Detailed Description

The present invention will be further described with reference to the accompanying drawings and the detailed description, and it should be noted that any combination of the embodiments or technical features described below can be used to form a new embodiment without conflict.

Example 1

In this embodiment, the dynamic observation device based on the human intestinal tract time series metagenome data may be a personal computer, or may be a terminal device such as a smart phone, a tablet, or a portable computer. The device at least comprises: a processor, a communication bus, a display, and a memory. The processor needs to have functions of sequencing (corresponding to a sequencing apparatus), pre-processing analysis (corresponding to a pre-processing analysis apparatus), and data analysis (corresponding to a data analysis apparatus).

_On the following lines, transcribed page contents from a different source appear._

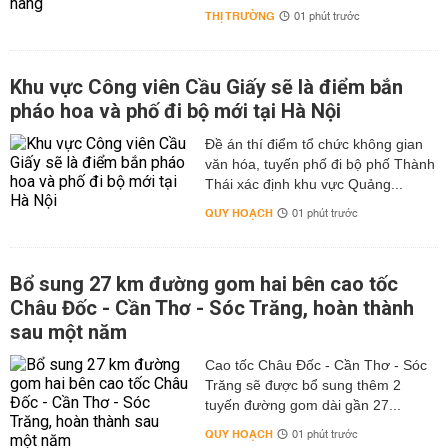
THỊ TRƯỜNG
01 phút trước
Khu vực Công viên Cầu Giấy sẽ là điểm bắn
pháo hoa và phố đi bộ mới tại Hà Nội
Đề án thí điểm tổ chức không gian
văn hóa, tuyến phố đi bộ phố Thành
Thái xác định khu vực Quảng...
QUY HOẠCH
01 phút trước
Bổ sung 27 km đường gom hai bên cao tốc
Châu Đốc - Cần Thơ - Sóc Trăng, hoàn thành
sau một năm
Cao tốc Châu Đốc - Cần Thơ - Sóc
Trăng sẽ được bổ sung thêm 2
tuyến đường gom dài gần 27...
QUY HOẠCH
01 phút trước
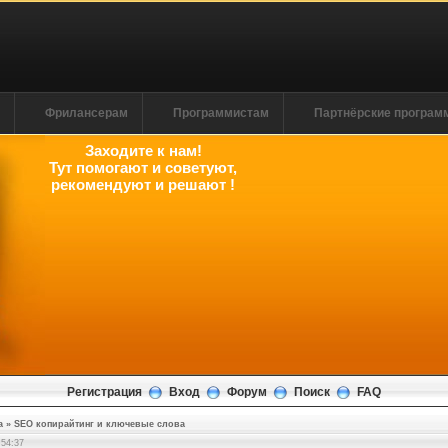
м
Фрилансерам
Программистам
Партнёрские програ
Заходите к нам!
Тут помогают и советуют,
рекомендуют и решают !
Регистрация
Вход
Форум
Поиск
FAQ
а
»
SEO копирайтинг и ключевые слова
:54:38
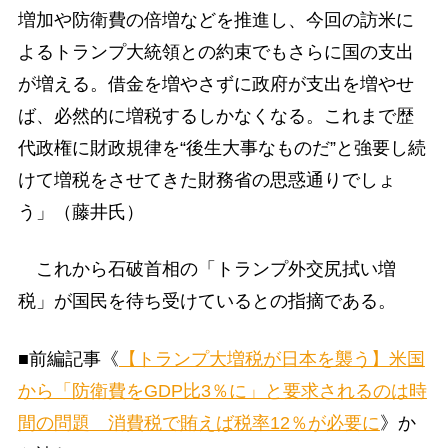
増加や防衛費の倍増などを推進し、今回の訪米に
よるトランプ大統領との約束でもさらに国の支出
が増える。借金を増やさずに政府が支出を増やせ
ば、必然的に増税するしかなくなる。これまで歴
代政権に財政規律を“後生大事なものだ”と強要し続
けて増税をさせてきた財務省の思惑通りでしょ
う」（藤井氏）
これから石破首相の「トランプ外交尻拭い増
税」が国民を待ち受けているとの指摘である。
■前編記事《
【トランプ大増税が日本を襲う】米国
から「防衛費をGDP比3％に」と要求されるのは時
間の問題 消費税で賄えば税率12％が必要に
》か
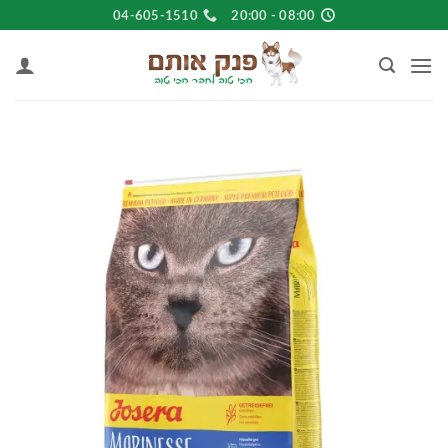
Ski
04-605-1510
08:00 - 20:00
t
conten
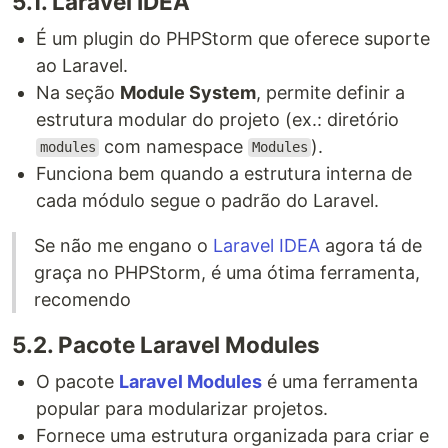
5.1. Laravel IDEA
É um plugin do PHPStorm que oferece suporte
ao Laravel.
Na seção
Module System
, permite definir a
estrutura modular do projeto (ex.: diretório
com namespace
).
modules
Modules
Funciona bem quando a estrutura interna de
cada módulo segue o padrão do Laravel.
Se não me engano o
Laravel IDEA
agora tá de
graça no PHPStorm, é uma ótima ferramenta,
recomendo
5.2. Pacote Laravel Modules
O pacote
Laravel Modules
é uma ferramenta
popular para modularizar projetos.
Fornece uma estrutura organizada para criar e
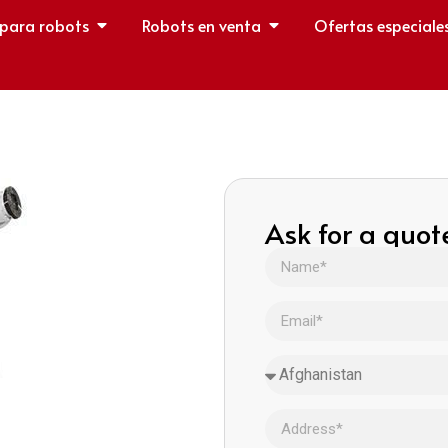
 para robots
Robots en venta
Ofertas especiale
Ask for a quot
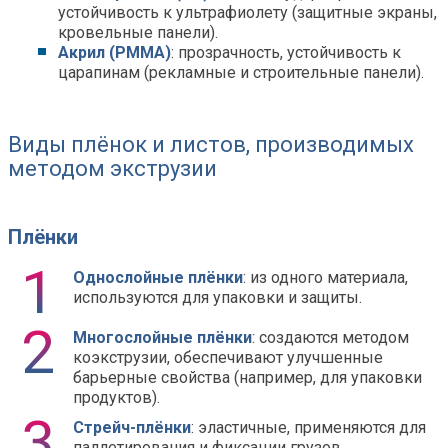
устойчивость к ультрафиолету (защитные экраны,
кровельные панели).
Акрил (PMMA)
: прозрачность, устойчивость к
царапинам (рекламные и строительные панели).
Виды плёнок и листов, производимых
методом экструзии
Плёнки
Однослойные плёнки
: из одного материала,
используются для упаковки и защиты.
Многослойные плёнки
: создаются методом
коэкструзии, обеспечивают улучшенные
барьерные свойства (например, для упаковки
продуктов).
Стрейч-плёнки
: эластичные, применяются для
паллетирования и фиксации грузов.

Wherein the storage means comprises at least one type of readable storage medium including flash memory, hard disk, multi-media card, card-type memory, magnetic disk, optical disk, and the like. The memory may be an internal storage unit of the dynamic observation device in some embodiments. The memory may also be an external storage device of the dynamic observation apparatus in other embodiments. The storage device is used for storing a flora interaction relation detection program based on human intestinal tract time sequence metagenome data and various data, such as data of a user query database, sequencing sequence data, interaction network dynamic change and the like.

The processor may be, in some embodiments, a Central Processing Unit (CPU), controller, microcontroller, microprocessor or other data Processing chip that executes program code stored in memory or processes data.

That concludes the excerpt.